Okay, so I have assembled the following quote based upon comments that I hear about Downtown Colorado Springs often. I wish that no one actually says such things, but it is said because it is the simple band-aid to temporarily make a problem go away. We need to stop just putting on band aids and finding solutions.

Acacia Park is a problem for Downtown Colorado Springs and what we really need to do is close the park in the evenings and have security there at all times.

Acacia Park (illustrated in the map below; click to make larger), is a park in Downtown Colorado Springs that occupies a full City block. It is a park regarded by many as a liability for the Downtown community, due to its heavy use by The Others. The Others, of course, is a term that I am borrowing from the television show Lost because there really is no way to accurately describe the undesirable elements of Acacia Park. Some may refer to The Others as shadies, undesirablesdelinquents, homeless, etc. None of which can nicely and accurately fit.

Base Aerial courtesy of Bing Maps.

Base Aerial courtesy of Bing Maps.

The discussion of Acacia Park is relevant today, because we are in the Holiday Season and there have been great strides made toward activating Acacia Park. The Park was the nexus of activity Downtown during several events promoted by the Downtown Partnership under the creative and activist leadership of interim Executive Director, Hannah Parsons. My hat is off to Hannah, as she has been a great burst of energy for our City. My hat is also off to another lady, whom I have not yet had the pleasure to meet, Colorado Springs new Parks Director, Karen Palus. The following are some of the events that were centered on Acacia Park in the month of December with these two ladies leading the charge:
• Downtown Holiday Kick Off (Tree Lighting and Christmas carols)
• Festival of Lights Parade (Annual event onTejon Street)
• Skate in the Park (Temporary simulated “ice skating” surface in the Park)
• Holiday Stroll (Engagement of all Downtown businesses)
The reason that I bring up the events regarding this discussion of Acacia Park is that when Downtown was activated by the events, the The Others were no longer present in Acacia Park. To my knowledge, they were not asked to leave. They simply did not want to be there. Generally speaking, The Others, will position themselves in places that are isolated, unless of course they want to solicit something… then they will go where there are a lot of people. Although, the safety level in places with lots of people goes up due to The Others being lost in the midst of everyone else. Make sense?
Let me elaborate a little further. We noticed the same activity during Better Block Pikes Peak. In fact, the Time lapse video even illustrates it to a degree with the quantity of people in the median conversing, enjoying the art, playing music, hula-hooping and even doing some amazing acrobatic activity (I don’t know what this is called that they are doing, but I am positive that there is a name for it… and it was Awesome!). It is quite spectacular to see the psychology of where people want to be. Check out some of art, acrobatic activity and other photos from Better Block Pikes Peak here.
I will leave you with a couple more brief thoughts, followed up by an excerpt from one of my favorite books, regarding our urban places:

  • If we ignore, or decide to write-off, a place someone else will occupy it. Once it is ignored, it takes a concerted effort to revive the place.
  • No, throwing security and money at a place is not the solution unless it involves a long-term strategy to activate it, ideally with a return on the investment for adjacent property owners.
  • Programming is critical, at least at the beginning of the resurrection, to the success of the place. If we are lucky enough, beyond the initial programming, it will organically become active.
  • Design is beneficial, but when in isolation, it will not make a place great. Our country is littered with beautifully designed places that sit empty and become havens for The Others. (Side note: My friends at HB&A took on Acacia Park a year or two ago and came up with some great concepts that are worth watching.)

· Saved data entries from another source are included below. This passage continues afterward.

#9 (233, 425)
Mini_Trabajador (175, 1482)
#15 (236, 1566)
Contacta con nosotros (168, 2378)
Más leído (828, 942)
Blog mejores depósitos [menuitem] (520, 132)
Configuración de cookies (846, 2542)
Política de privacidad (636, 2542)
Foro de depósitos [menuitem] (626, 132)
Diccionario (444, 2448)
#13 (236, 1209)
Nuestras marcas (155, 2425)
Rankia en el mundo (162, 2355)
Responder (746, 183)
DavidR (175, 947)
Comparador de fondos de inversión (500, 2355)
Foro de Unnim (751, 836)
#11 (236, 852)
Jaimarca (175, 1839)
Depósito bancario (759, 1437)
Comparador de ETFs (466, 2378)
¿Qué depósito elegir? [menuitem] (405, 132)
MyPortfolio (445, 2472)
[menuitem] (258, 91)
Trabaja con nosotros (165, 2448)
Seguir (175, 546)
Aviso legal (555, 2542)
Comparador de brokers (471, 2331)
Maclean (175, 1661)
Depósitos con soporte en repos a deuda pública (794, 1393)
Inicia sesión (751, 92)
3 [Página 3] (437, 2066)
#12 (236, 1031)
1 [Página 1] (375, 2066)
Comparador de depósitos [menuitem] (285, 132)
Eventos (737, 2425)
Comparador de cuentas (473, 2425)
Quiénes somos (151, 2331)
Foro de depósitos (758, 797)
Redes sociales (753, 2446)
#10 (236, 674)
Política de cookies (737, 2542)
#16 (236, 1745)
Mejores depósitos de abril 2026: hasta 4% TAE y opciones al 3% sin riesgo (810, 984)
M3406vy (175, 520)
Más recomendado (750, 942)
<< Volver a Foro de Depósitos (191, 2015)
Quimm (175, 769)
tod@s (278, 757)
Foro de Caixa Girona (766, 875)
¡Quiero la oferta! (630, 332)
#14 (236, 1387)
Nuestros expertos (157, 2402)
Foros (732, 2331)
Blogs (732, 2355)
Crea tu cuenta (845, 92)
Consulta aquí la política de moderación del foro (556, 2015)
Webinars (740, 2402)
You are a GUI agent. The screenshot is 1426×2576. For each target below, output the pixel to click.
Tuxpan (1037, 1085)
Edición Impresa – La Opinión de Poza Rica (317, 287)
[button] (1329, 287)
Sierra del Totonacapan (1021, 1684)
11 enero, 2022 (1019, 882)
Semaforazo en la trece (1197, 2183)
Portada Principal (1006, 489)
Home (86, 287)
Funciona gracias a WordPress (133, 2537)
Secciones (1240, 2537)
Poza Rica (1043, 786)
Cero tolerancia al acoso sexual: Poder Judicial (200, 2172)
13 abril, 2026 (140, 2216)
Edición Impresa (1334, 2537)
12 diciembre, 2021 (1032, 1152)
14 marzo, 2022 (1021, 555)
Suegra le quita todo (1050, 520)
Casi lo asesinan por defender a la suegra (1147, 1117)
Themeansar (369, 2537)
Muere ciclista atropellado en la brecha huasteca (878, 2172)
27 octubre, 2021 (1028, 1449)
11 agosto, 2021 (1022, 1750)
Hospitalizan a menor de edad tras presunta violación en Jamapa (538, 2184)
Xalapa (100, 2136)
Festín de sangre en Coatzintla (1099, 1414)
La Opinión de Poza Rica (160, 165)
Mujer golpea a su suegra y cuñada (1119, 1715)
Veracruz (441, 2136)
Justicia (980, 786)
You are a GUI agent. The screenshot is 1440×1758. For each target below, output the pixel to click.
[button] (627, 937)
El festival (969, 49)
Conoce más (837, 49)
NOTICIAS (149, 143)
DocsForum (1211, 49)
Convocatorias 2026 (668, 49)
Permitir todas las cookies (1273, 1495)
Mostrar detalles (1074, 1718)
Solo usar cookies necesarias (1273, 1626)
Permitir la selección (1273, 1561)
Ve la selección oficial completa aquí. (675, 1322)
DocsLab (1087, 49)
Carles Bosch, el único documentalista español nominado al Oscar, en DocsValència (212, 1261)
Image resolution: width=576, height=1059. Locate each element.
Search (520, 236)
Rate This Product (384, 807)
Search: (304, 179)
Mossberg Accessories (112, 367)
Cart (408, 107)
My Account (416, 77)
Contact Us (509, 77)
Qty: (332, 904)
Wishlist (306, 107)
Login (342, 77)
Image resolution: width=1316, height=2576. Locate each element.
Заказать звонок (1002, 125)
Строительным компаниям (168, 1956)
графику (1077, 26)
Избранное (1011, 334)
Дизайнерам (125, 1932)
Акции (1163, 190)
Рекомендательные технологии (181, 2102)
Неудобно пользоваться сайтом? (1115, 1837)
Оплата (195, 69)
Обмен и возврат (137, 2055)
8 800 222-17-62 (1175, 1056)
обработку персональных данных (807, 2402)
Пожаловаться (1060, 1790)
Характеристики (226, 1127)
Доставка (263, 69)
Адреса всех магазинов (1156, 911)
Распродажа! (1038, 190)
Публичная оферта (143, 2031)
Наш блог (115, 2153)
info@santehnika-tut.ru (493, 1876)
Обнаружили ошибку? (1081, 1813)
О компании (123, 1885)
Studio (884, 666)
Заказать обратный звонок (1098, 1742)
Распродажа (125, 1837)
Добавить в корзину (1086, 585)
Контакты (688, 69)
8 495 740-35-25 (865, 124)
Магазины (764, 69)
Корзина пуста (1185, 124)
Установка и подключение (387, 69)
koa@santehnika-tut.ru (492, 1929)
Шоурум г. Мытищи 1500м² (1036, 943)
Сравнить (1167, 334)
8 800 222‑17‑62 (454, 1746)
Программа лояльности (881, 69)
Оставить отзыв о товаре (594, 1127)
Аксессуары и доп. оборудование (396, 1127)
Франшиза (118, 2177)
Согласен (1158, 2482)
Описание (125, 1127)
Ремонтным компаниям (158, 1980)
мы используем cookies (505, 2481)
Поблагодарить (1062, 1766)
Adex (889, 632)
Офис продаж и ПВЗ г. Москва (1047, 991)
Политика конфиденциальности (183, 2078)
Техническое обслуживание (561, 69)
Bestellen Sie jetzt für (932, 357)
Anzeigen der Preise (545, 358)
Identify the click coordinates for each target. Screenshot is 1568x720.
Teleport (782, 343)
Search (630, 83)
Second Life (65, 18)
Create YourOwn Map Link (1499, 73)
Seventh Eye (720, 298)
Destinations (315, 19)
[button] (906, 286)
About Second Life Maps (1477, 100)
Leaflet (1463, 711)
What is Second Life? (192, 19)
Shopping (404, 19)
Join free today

An excerpt the book The Death and Life of Great American Cities by Jane Jacobs:

“A city street equipped to handle strangers, and to make a safety asset, in itself, our of the presence of strangers, as the streets of successful city neighborhoods always do, must have three main qualities:
First, there must be a clear demarcation between what is public space and what is private space. Public and private spaces cannot ooze into each other as they do typically in suburban settings or in projects.
Second, there must be eyes upon the street, eyes belonging to those we might call the natural proprietors of the street. The buildings on a street equipped to handle strangers and to insure the safety of both residents and strangers, must be oriented to the street. They cannot turn their backs or blank sides on it and leave it blind.
And third, the sidewalk must have users on it fairly continuously, both to add to the number of effective eyes on the street and to induce the people in buildings along the street to watch the sidewalks in sufficient numbers. Nobody enjoys sitting on a stoop or looking out a window at an empty street. Almost nobody does such a thing. Large numbers of people entertain themselves, off and on, by watching street activity.”